-- Data for processing follows --
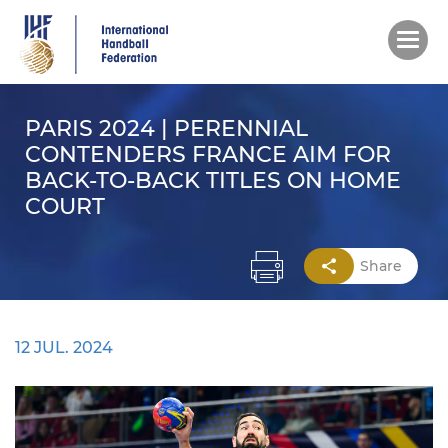
Skip
to
main
content
PARIS 2024 | PERENNIAL
CONTENDERS FRANCE AIM FOR
BACK-TO-BACK TITLES ON HOME
COURT
Share
12 JUL. 2024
-- Data for processing concluded --
[Directions for this task] Please keep every line of the data the same when you reproduce it, and keep every picture out.

[Task result]
Skip
to
main
content
PARIS 2024 | PERENNIAL
CONTENDERS FRANCE AIM FOR
BACK-TO-BACK TITLES ON HOME
COURT
Share
12 JUL. 2024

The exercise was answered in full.